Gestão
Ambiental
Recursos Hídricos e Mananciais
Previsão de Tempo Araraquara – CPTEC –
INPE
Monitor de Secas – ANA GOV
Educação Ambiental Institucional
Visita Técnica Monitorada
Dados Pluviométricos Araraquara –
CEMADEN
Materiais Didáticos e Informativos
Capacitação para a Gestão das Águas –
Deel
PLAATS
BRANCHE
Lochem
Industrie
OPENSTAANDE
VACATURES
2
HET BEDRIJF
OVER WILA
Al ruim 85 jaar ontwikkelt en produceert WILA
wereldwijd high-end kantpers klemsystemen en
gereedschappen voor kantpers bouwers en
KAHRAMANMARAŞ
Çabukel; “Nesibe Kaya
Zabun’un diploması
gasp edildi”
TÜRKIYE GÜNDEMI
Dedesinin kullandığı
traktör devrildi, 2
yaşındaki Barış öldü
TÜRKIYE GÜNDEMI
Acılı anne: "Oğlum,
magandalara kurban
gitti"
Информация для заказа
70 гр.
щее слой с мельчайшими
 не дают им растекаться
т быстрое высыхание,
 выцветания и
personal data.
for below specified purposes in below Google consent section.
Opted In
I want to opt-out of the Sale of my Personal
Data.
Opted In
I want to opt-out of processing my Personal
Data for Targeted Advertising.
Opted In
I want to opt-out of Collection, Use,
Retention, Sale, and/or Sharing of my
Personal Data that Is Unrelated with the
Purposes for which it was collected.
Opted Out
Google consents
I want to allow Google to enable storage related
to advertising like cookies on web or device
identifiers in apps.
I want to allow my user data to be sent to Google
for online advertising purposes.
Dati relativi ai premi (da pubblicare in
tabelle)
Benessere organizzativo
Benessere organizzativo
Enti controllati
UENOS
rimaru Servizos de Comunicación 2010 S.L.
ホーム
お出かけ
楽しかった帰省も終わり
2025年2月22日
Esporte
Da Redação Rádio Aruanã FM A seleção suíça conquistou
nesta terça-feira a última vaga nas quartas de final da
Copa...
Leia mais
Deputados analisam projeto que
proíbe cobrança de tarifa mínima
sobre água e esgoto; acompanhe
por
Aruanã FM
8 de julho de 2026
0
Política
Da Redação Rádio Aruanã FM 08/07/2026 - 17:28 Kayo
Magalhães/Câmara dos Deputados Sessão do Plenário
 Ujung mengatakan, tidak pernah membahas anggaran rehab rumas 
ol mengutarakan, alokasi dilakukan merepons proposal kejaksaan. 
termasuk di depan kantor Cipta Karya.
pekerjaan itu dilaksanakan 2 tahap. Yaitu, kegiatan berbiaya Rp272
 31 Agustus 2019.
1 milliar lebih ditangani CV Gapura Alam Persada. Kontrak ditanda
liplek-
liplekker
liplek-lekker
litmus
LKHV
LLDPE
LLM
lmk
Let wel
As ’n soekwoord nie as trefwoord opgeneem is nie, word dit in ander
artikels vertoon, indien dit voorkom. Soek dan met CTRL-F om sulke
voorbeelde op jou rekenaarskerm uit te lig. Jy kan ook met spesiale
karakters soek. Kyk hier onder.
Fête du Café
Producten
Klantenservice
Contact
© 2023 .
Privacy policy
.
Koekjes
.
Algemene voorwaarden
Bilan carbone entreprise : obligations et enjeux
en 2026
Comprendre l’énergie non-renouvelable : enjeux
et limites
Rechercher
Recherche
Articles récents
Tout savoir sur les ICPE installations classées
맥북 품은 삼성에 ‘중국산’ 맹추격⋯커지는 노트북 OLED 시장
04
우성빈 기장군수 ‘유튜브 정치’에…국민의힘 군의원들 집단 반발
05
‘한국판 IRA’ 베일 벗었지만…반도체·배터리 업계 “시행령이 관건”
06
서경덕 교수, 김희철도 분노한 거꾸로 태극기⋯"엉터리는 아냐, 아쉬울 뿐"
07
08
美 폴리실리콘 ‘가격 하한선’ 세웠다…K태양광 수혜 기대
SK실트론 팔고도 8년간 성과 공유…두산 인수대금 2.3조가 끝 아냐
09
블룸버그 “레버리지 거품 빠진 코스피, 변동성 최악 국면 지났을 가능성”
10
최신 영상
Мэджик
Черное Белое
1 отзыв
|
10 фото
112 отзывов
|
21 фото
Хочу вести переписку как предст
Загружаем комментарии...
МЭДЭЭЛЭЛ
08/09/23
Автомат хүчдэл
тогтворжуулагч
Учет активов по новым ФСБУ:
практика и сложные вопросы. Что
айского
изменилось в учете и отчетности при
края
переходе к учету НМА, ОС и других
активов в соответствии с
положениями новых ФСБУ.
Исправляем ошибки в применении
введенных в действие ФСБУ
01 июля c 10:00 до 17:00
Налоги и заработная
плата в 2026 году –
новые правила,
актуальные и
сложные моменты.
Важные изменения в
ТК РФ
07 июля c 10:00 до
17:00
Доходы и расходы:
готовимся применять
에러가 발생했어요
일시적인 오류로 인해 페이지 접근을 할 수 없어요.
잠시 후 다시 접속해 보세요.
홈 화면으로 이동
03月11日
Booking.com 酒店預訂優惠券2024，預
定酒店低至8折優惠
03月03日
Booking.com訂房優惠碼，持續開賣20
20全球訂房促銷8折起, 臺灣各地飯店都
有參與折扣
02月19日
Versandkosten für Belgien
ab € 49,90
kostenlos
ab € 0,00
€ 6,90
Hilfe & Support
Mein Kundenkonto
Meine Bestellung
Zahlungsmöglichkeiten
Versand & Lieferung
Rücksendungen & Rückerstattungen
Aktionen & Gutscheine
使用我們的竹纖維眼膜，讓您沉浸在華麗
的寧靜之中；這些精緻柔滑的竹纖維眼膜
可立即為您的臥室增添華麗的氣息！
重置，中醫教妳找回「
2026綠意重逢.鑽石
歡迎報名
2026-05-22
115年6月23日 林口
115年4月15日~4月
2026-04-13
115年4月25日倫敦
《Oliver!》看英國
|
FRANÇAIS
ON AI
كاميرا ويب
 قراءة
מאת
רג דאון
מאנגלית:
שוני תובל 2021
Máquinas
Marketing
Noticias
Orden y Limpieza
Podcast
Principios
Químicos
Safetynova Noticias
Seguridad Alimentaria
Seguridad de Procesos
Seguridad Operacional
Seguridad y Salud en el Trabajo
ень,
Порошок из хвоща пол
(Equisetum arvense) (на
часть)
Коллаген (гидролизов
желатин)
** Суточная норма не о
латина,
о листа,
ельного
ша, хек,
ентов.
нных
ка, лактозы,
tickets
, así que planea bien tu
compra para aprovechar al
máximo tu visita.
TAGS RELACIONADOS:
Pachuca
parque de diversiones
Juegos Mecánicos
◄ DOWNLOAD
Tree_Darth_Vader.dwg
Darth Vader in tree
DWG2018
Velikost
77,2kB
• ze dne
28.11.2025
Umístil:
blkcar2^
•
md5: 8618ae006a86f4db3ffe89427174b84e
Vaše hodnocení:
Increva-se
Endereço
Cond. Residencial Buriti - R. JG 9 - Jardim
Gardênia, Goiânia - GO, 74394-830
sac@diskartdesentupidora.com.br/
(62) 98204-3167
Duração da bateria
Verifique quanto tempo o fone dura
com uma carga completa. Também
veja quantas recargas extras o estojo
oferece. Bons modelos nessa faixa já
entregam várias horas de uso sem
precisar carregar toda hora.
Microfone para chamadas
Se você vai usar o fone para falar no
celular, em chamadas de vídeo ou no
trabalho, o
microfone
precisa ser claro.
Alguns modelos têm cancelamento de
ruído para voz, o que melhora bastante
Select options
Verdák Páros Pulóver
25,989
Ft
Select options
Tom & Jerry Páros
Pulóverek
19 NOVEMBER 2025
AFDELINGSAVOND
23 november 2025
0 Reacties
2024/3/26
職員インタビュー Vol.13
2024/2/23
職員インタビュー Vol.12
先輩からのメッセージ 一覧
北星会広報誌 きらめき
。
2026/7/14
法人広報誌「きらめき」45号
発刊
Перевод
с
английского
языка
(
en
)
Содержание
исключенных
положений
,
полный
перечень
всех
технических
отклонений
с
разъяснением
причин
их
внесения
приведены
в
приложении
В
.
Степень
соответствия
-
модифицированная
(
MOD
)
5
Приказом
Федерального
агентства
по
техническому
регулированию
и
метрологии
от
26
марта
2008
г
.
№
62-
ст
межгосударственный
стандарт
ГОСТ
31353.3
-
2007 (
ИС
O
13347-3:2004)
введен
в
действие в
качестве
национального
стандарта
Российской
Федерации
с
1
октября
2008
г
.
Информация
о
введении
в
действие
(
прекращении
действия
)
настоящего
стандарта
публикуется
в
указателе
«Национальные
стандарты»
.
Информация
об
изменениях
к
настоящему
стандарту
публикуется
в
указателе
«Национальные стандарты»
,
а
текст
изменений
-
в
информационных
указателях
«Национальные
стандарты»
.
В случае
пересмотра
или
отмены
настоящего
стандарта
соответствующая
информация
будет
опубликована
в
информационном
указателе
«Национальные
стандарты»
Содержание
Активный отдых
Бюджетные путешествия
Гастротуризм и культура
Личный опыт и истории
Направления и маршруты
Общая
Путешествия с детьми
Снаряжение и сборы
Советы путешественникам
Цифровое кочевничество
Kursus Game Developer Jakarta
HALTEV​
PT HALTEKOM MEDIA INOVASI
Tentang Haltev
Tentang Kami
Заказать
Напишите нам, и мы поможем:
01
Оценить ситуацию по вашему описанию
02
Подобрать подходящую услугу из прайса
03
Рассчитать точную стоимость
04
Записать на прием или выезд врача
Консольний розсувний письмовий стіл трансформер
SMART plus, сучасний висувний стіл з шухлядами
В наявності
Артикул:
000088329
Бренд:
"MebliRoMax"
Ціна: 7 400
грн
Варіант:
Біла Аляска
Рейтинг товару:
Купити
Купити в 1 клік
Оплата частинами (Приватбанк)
◇ ◇ ◇
Show each line from the material above where the string "июля" can be found.

● FINISHED TASK:
01 июля c 10:00 до 17:00
07 июля c 10:00 до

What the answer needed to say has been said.